Please reproduce the lines of the records below from the one holding "Kytara klasická, Basová" through the one holding "利の銀行の金利差は今のマイナス金利の時代でさえ", inclusive, skipping all pictures.

Given records START

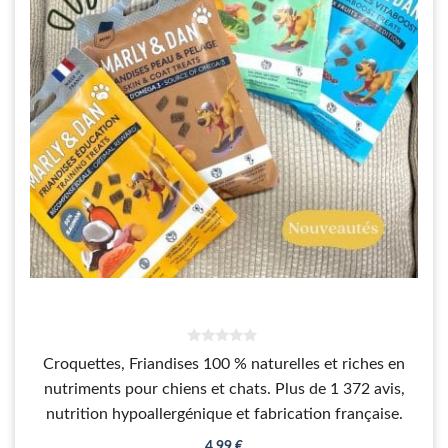
0
Croquettes, Friandises 100 % naturelles et riches en
s
u
nutriments pour chiens et chats. Plus de 1 372 avis,
r
5
nutrition hypoallergénique et fabrication française.
4,99
€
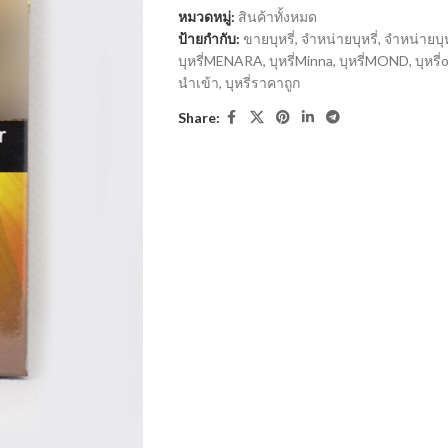
หมวดหมู่:
สินค้าทั้งหมด
ป้ายกำกับ:
ขายบุหรี่
,
จำหน่ายบุหรี่
,
จำหน่ายบุ
บุหรี่MENARA
,
บุหรี่Minna
,
บุหรี่MOND
,
บุหรี่
นำเข้า
,
บุหรี่ราคาถูก
Share:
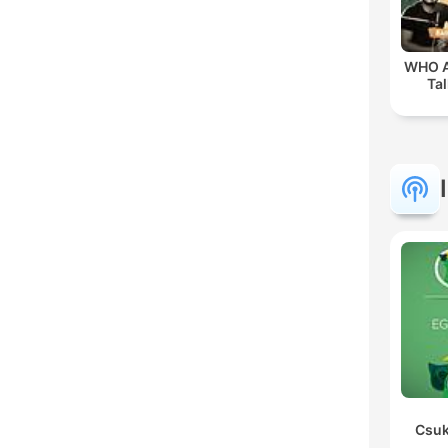
WHO A
Tal
Csuk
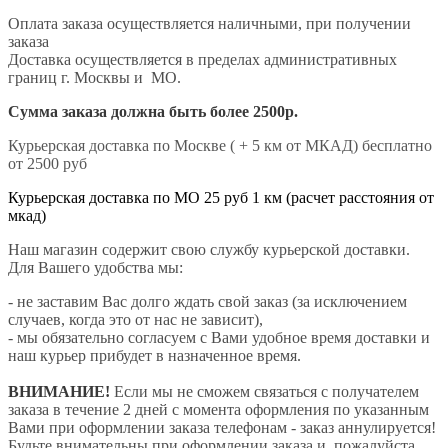
Оплата заказа осуществляется наличными, при получении
заказа
Доставка осуществляется в пределах административных
границ г. Москвы и МО.
Сумма заказа должна быть более 2500р.
Курьерская доставка по Москве ( + 5 км от МКАД) бесплатно
от 2500 руб
Курьерская доставка по МО 25 руб 1 км (расчет расстояния от
мкад)
Наш магазин содержит свою службу курьерской доставки.
Для Вашего удобства мы:
- не заставим Вас долго ждать свой заказ (за исключением
случаев, когда это от нас не зависит),
- мы обязательно согласуем с Вами удобное время доставки и
наш курьер прибудет в назначенное время.
ВНИМАНИЕ!
Если мы не сможем связаться с получателем
заказа в течение 2 дней с момента оформления по указанным
Вами при оформлении заказа телефонам - заказ аннулируется!
Будьте внимательны при оформлении заказа и, пожалуйста,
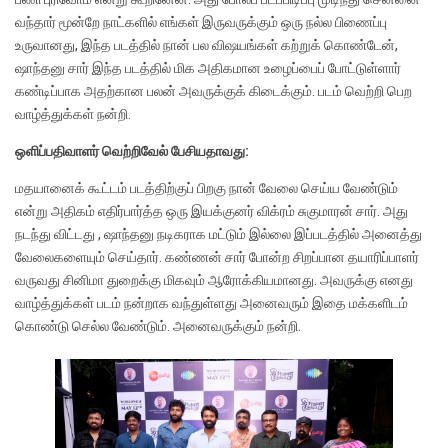
வந்தார் மூன்றே நாட்களில் எங்கள் இருவருக்கும் ஒரு நல்ல பிணைப்பு
உருவானது, இந்த படத்தில் நான் பல விஷயங்கள் கற்றுக் கொண்டேன்,
ஷாந்தனு சார் இந்த படத்தில் மிக அதிகமான உழைப்பைப் போட்டுள்ளார்
கண்டிப்பாக அதற்கான பலன் அவருக்குக் கிடைக்கும். படம் வெற்றி பெற
வாழ்த்துக்கள் நன்றி.
ஒளிப்பதிவாளர் வெற்றிவேல் பேசியதாவது:
மதயானைக் கூட்டம் படத்திற்குப் பிறகு நான் வேலை செய்ய வேண்டும்
என்று அதிகம் எதிர்பார்த்த ஒரு இயக்குனர் விக்ரம் சுகுமாரன் சார். அது
நடந்து விட்டது , ஷாந்தனு நடிகராக மட்டும் இல்லை இப்படத்தில் அனைத்து
வேலைகளையும் செய்தார். கண்ணன் சார் போன்ற சிறப்பான தயாரிப்பாளர்
வருவது சினிமா துறைக்கு மிகவும் ஆரோக்கியமானது. அவருக்கு எனது
வாழ்த்துக்கள் படம் நன்றாக வந்துள்ளது அனைவரும் இதை மக்களிடம்
கொண்டு செல்ல வேண்டும். அனைவருக்கும் நன்றி.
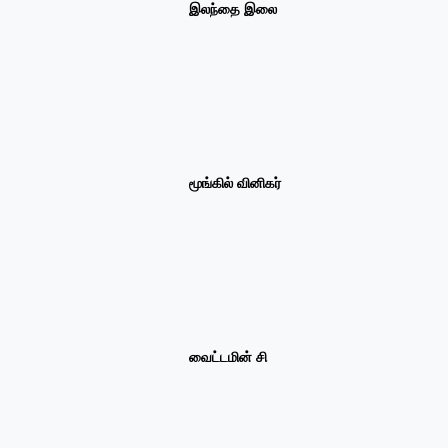
இலந்தை இலை
மூங்கில் வினிகர்
வைட்டமின் சி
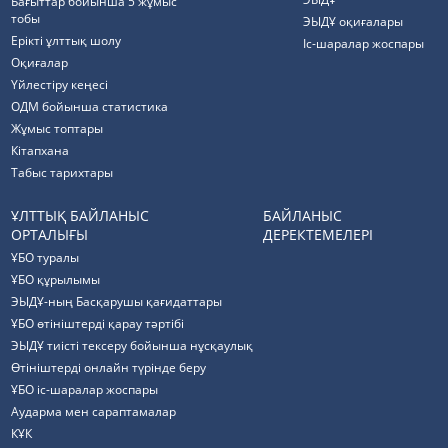
Бағыттар бойынша 5 жұмыс
тобы
ЭЫДҰ оқиғалары
Ерікті ұлттық шолу
Іс-шаралар жоспары
Оқиғалар
Үйлестіру кеңесі
ОДМ бойынша статистика
Жұмыс топтары
Кітапхана
Табыс тарихтары
ҰЛТТЫҚ БАЙЛАНЫС
БАЙЛАНЫС
ОРТАЛЫҒЫ
ДЕРЕКТЕМЕЛЕРІ
ҰБО туралы
ҰБО құрылымы
ЭЫДҰ-ның Басқарушы қағидаттары
ҰБО өтініштерді қарау тәртібі
ЭЫДҰ тиісті тексеру бойынша нұсқаулық
Өтініштерді онлайн түрінде беру
ҰБО іс-шаралар жоспары
Аударма мен сараптамалар
КҰК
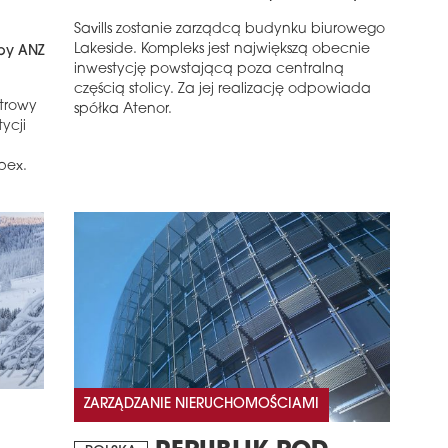
Savills zostanie zarządcą budynku biurowego
Lakeside. Kompleks jest największą obecnie
by ANZ
inwestycję powstającą poza centralną
częścią stolicy. Za jej realizację odpowiada
ętrowy
spółka Atenor.
ycji
pex.
ZARZĄDZANIE NIERUCHOMOŚCIAMI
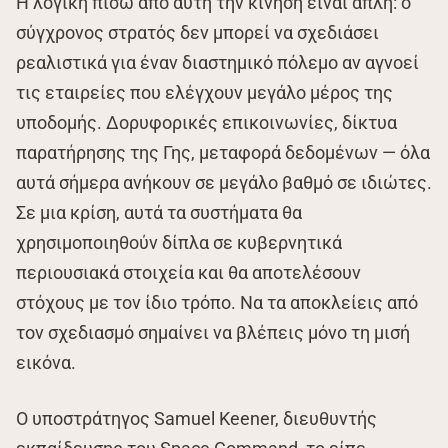
Η λογική πίσω από αυτή την κίνηση είναι απλή: ο
σύγχρονος στρατός δεν μπορεί να σχεδιάσει
ρεαλιστικά για έναν διαστημικό πόλεμο αν αγνοεί
τις εταιρείες που ελέγχουν μεγάλο μέρος της
υποδομής. Δορυφορικές επικοινωνίες, δίκτυα
παρατήρησης της Γης, μεταφορά δεδομένων — όλα
αυτά σήμερα ανήκουν σε μεγάλο βαθμό σε ιδιώτες.
Σε μια κρίση, αυτά τα συστήματα θα
χρησιμοποιηθούν δίπλα σε κυβερνητικά
περιουσιακά στοιχεία και θα αποτελέσουν
στόχους με τον ίδιο τρόπο. Να τα αποκλείεις από
τον σχεδιασμό σημαίνει να βλέπεις μόνο τη μισή
εικόνα.
Ο υποστράτηγος Samuel Keener, διευθυντής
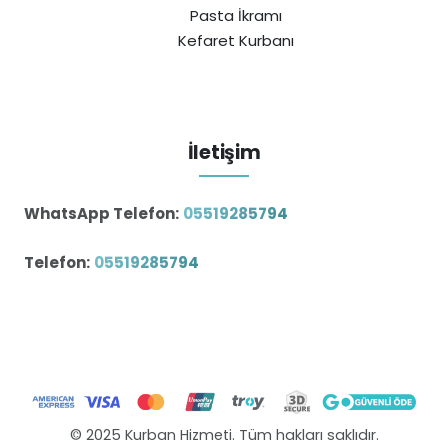
Pasta İkramı
Kefaret Kurbanı
İletişim
WhatsApp Telefon:
05519285794
Telefon:
05519285794
© 2025 Kurban Hizmeti. Tüm hakları saklıdır.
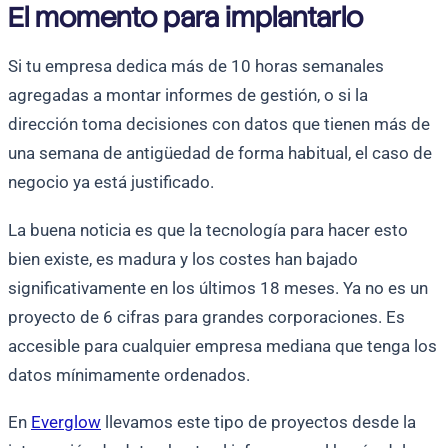
El momento para implantarlo
Si tu empresa dedica más de 10 horas semanales
agregadas a montar informes de gestión, o si la
dirección toma decisiones con datos que tienen más de
una semana de antigüedad de forma habitual, el caso de
negocio ya está justificado.
La buena noticia es que la tecnología para hacer esto
bien existe, es madura y los costes han bajado
significativamente en los últimos 18 meses. Ya no es un
proyecto de 6 cifras para grandes corporaciones. Es
accesible para cualquier empresa mediana que tenga los
datos mínimamente ordenados.
En
Everglow
llevamos este tipo de proyectos desde la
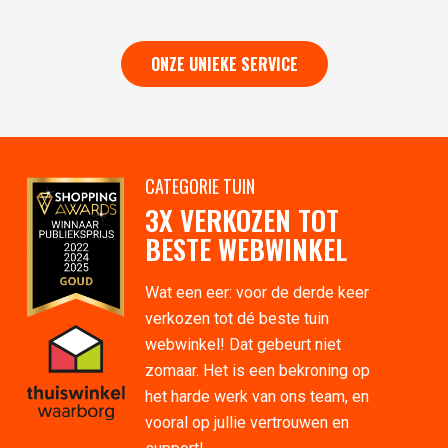
ONZE UNIEKE SERVICE
CATEGORIE TUIN
3X VERKOZEN TOT
BESTE WEBWINKEL
Wat een eer: voor de derde keer
verkozen tot dé beste tuin
webwinkel! Dat gebeurt niet
zomaar. Het is een bekroning op
het harde werk van ons team, en
vooral op jullie vertrouwen en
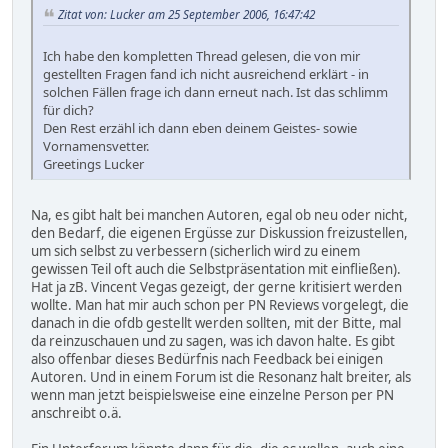
Zitat von: Lucker am 25 September 2006, 16:47:42
Ich habe den kompletten Thread gelesen, die von mir
gestellten Fragen fand ich nicht ausreichend erklärt - in
solchen Fällen frage ich dann erneut nach. Ist das schlimm
für dich?
Den Rest erzähl ich dann eben deinem Geistes- sowie
Vornamensvetter.
Greetings Lucker
Na, es gibt halt bei manchen Autoren, egal ob neu oder nicht,
den Bedarf, die eigenen Ergüsse zur Diskussion freizustellen,
um sich selbst zu verbessern (sicherlich wird zu einem
gewissen Teil oft auch die Selbstpräsentation mit einfließen).
Hat ja zB. Vincent Vegas gezeigt, der gerne kritisiert werden
wollte. Man hat mir auch schon per PN Reviews vorgelegt, die
danach in die ofdb gestellt werden sollten, mit der Bitte, mal
da reinzuschauen und zu sagen, was ich davon halte. Es gibt
also offenbar dieses Bedürfnis nach Feedback bei einigen
Autoren. Und in einem Forum ist die Resonanz halt breiter, als
wenn man jetzt beispielsweise eine einzelne Person per PN
anschreibt o.ä.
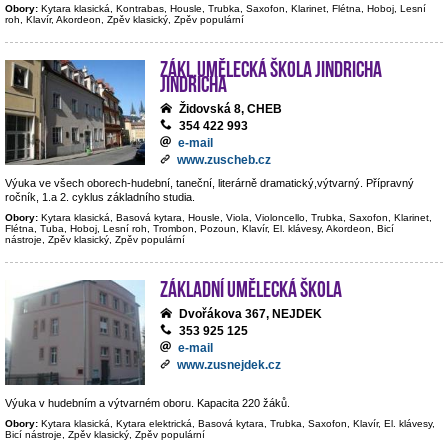
Obory:
Kytara klasická, Kontrabas, Housle, Trubka, Saxofon, Klarinet, Flétna, Hoboj, Lesní
roh, Klavír, Akordeon, Zpěv klasický, Zpěv populární
Zákl.umělecká škola Jindricha
Jindricha
Židovská 8, CHEB
354 422 993
e-mail
www.zuscheb.cz
Výuka ve všech oborech-hudební, taneční, literárně dramatický,výtvarný. Přípravný
ročník, 1.a 2. cyklus základního studia.
Obory:
Kytara klasická, Basová kytara, Housle, Viola, Violoncello, Trubka, Saxofon, Klarinet,
Flétna, Tuba, Hoboj, Lesní roh, Trombon, Pozoun, Klavír, El. klávesy, Akordeon, Bicí
nástroje, Zpěv klasický, Zpěv populární
Základní umělecká škola
Dvořákova 367, NEJDEK
353 925 125
e-mail
www.zusnejdek.cz
Výuka v hudebním a výtvarném oboru. Kapacita 220 žáků.
Obory:
Kytara klasická, Kytara elektrická, Basová kytara, Trubka, Saxofon, Klavír, El. klávesy,
Bicí nástroje, Zpěv klasický, Zpěv populární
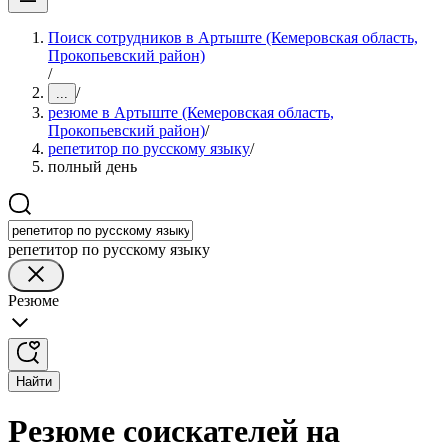
Поиск сотрудников в Артыште (Кемеровская область,
Прокопьевский район)
/
/
...
резюме в Артыште (Кемеровская область,
Прокопьевский район)
/
репетитор по русскому языку
/
полный день
репетитор по русскому языку
Резюме
Найти
Резюме соискателей на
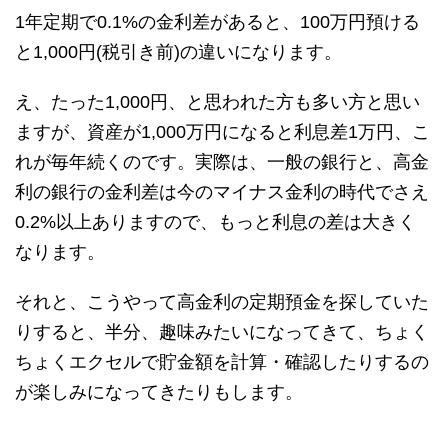
1年定期で0.1%の金利差があると、100万円預ける
と1,000円(税引き前)の違いになります。
え、たった1,000円、と思われた方も多い方と思い
ますが、資産が1,000万円になると利息差1万円、こ
れが毎年続くのです。実際は、一般の銀行と、高金
利の銀行の金利差は今のマイナス金利の時代でさえ
0.2%以上ありますので、もっと利息の差は大きく
なります。
それと、こうやって高金利の定期預金を探していた
りすると、半分、趣味みたいになってきて、ちょく
ちょくエクセルで貯金額を計算・確認したりするの
が楽しみになってきたりもします。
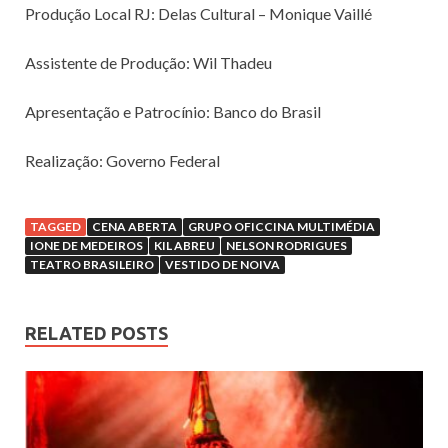
Produção Local RJ: Delas Cultural – Monique Vaillé
Assistente de Produção: Wil Thadeu
Apresentação e Patrocínio: Banco do Brasil
Realização: Governo Federal
TAGGED
CENA ABERTA
GRUPO OFICCINA MULTIMÉDIA
IONE DE MEDEIROS
KIL ABREU
NELSON RODRIGUES
TEATRO BRASILEIRO
VESTIDO DE NOIVA
RELATED POSTS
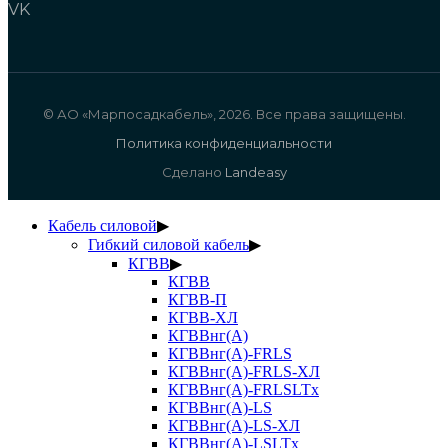
VK
© АО «Марпосадкабель», 2026. Все права защищены.
Политика конфиденциальности
Сделано
Landeasy
Кабель силовой
▶
Гибкий силовой кабель
▶
КГВВ
▶
КГВВ
КГВВ-П
КГВВ-ХЛ
КГВВнг(А)
КГВВнг(А)-FRLS
КГВВнг(А)-FRLS-ХЛ
КГВВнг(А)-FRLSLTx
КГВВнг(А)-LS
КГВВнг(А)-LS-ХЛ
КГВВнг(А)-LSLTx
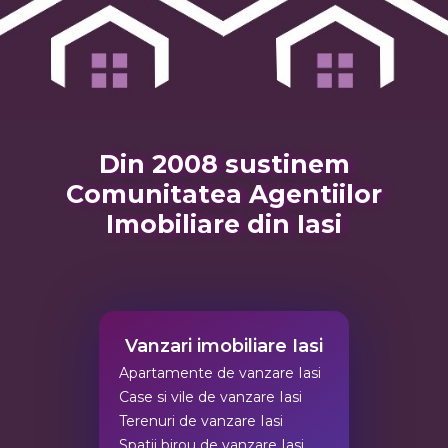
Din 2008 sustinem
Comunitatea Agentiilor
Imobiliare din Iasi
Vanzari imobiliare Iasi
Apartamente de vanzare Iasi
Case si vile de vanzare Iasi
Terenuri de vanzare Iasi
Spatii birou de vanzare Iasi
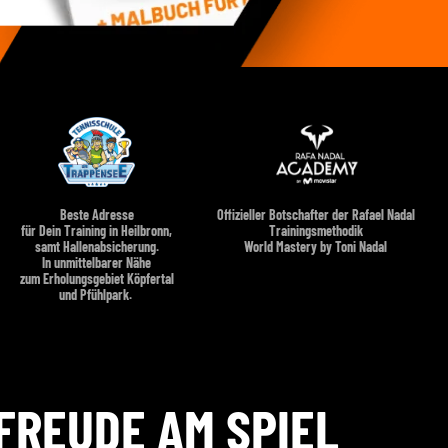
Beste Adresse
Offizieller Botschafter der Rafael Nadal
für Dein Training in Heilbronn,
Trainingsmethodik
samt Hallenabsicherung.
World Mastery by Toni Nadal
In unmittelbarer Nähe
zum Erholungsgebiet Köpfertal
und Pfühlpark.
 FREUDE AM SPIEL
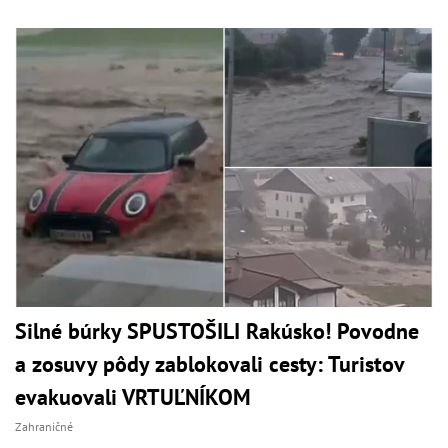
Silné búrky SPUSTOŠILI Rakúsko! Povodne
a zosuvy pôdy zablokovali cesty: Turistov
evakuovali VRTUĽNÍKOM
Zahraničné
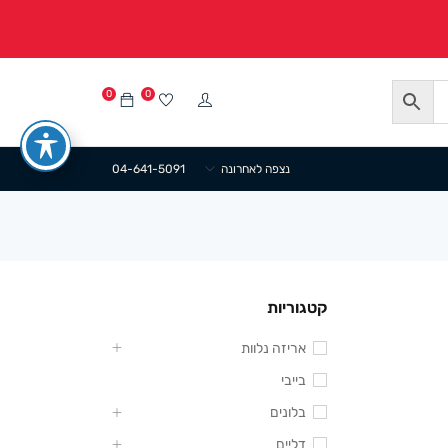
0
0
נצפה לאחרונה
04-641-5091
קטגוריות
אריזה נלוות
בייבי
בלונים
דליים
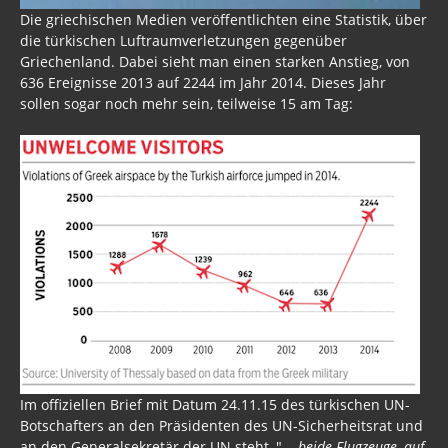
Die griechischen Medien veröffentlichten eine Statistik, über
die türkischen Luftraumverletzungen gegenüber
Griechenland. Dabei sieht man einen starken Anstieg, von
636 Ereignisse 2013 auf 2244 im Jahr 2014. Dieses Jahr
sollen sogar noch mehr sein, teilweise 15 am Tag:
Im offiziellen Brief mit Datum 24.11.15 des türkischen UN-
Botschafters an den Präsidenten des UN-Sicherheitsrat und
an den Generalsekretär der UN steht, "
... beide Flugzeuge, auf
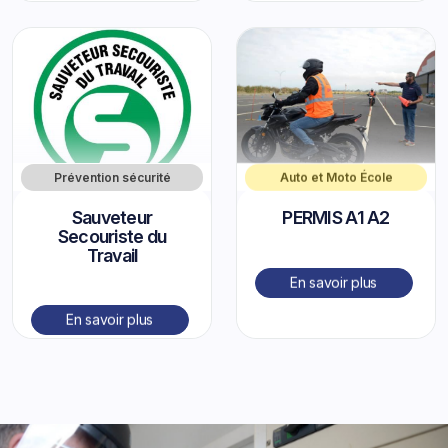
Prévention sécurité
Auto et Moto École
Sauveteur
PERMIS A1 A2
Secouriste du
Travail
En savoir plus
En savoir plus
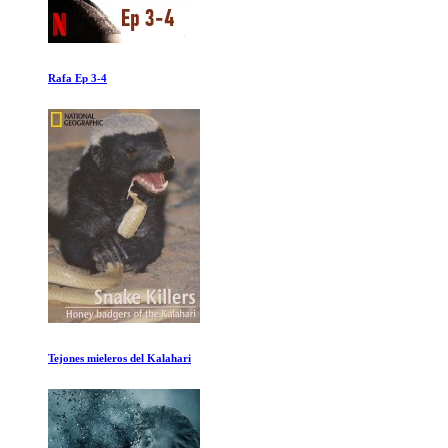
Rafa Ep 3-4
Tejones mieleros del Kalahari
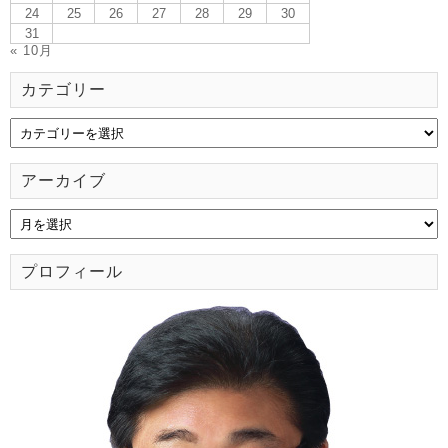
24
25
26
27
28
29
30
31
« 10月
カテゴリー
アーカイブ
プロフィール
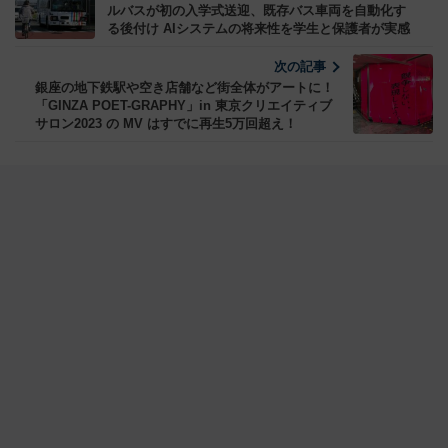
ルバスが初の入学式送迎、既存バス車両を自動化す
る後付け AIシステムの将来性を学生と保護者が実感
次の記事
銀座の地下鉄駅や空き店舗など街全体がアートに！
「GINZA POET-GRAPHY」in 東京クリエイティブ
サロン2023 の MV はすでに再生5万回超え！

Given records END

▶ **Your solution**
Kytara klasická, Basová kytara, Housle, Viola, Violoncello, Trubka, Saxofon, Klarinet,
Flétna, Tuba, Hoboj, Lesní roh, Trombon, Pozoun, Klavír, El. klávesy, Akordeon, Bicí
nástroje, Zpěv klasický, Zpěv populární
Základní umělecká škola
Dvořákova 367, NEJDEK
353 925 125
e-mail
www.zusnejdek.cz
Výuka v hudebním a výtvarném oboru. Kapacita 220 žáků.
Obory:
Kytara klasická, Kytara elektrická, Basová kytara, Trubka, Saxofon, Klavír, El. klávesy,
Bicí nástroje, Zpěv klasický, Zpěv populární
Поиск сотрудников в Артыште (Кемеровская область,
Прокопьевский район)
/
/
...
резюме в Артыште (Кемеровская область,
Прокопьевский район)
/
репетитор по русскому языку
/
полный день
репетитор по русскому языку
Резюме
Найти
Резюме соискателей на
1年定期で0.1%の金利差があると、100万円預ける
と1,000円(税引き前)の違いになります。
え、たった1,000円、と思われた方も多い方と思い
ますが、資産が1,000万円になると利息差1万円、こ
れが毎年続くのです。実際は、一般の銀行と、高金
利の銀行の金利差は今のマイナス金利の時代でさえ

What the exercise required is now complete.